Collected data entries:
Start of Block

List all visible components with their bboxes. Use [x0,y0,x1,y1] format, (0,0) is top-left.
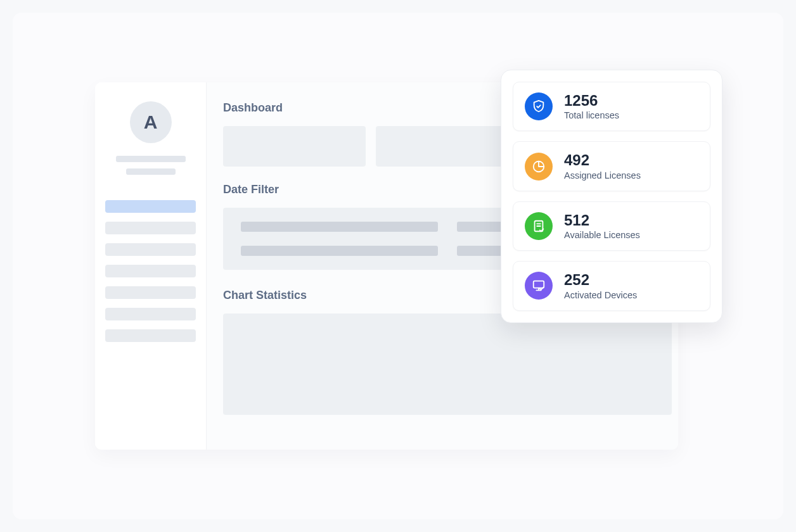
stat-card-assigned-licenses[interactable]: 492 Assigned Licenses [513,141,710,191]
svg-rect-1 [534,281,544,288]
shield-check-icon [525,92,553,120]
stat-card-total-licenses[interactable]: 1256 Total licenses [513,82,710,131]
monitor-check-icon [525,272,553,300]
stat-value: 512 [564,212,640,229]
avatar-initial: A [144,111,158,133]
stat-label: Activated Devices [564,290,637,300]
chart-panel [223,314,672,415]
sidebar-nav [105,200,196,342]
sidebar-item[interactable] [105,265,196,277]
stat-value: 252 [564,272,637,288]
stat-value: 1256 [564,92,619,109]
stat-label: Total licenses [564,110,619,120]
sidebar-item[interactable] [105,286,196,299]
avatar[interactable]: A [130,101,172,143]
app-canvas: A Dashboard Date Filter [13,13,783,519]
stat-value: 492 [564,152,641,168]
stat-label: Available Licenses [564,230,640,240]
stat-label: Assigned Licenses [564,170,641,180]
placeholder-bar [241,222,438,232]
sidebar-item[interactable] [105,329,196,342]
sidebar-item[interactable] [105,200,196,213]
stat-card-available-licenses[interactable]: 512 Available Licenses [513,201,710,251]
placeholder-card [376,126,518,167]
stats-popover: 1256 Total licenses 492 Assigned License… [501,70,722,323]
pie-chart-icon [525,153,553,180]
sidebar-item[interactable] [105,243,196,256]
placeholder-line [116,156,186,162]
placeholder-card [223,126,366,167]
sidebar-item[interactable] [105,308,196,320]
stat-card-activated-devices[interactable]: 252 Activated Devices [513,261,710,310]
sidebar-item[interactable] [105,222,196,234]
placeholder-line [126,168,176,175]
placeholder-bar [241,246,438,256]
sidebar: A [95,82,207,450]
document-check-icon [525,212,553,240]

End of Block

▸ **PROBLEM DETAILS**
Filter the records, keeping only lines that contain "label", and show those lines.

▸ **EXERCISE RESULT**
stat-label: Activated Devices [564,290,637,300]
stat-label: Total licenses [564,110,619,120]
stat-label: Available Licenses [564,230,640,240]
stat-label: Assigned Licenses [564,170,641,180]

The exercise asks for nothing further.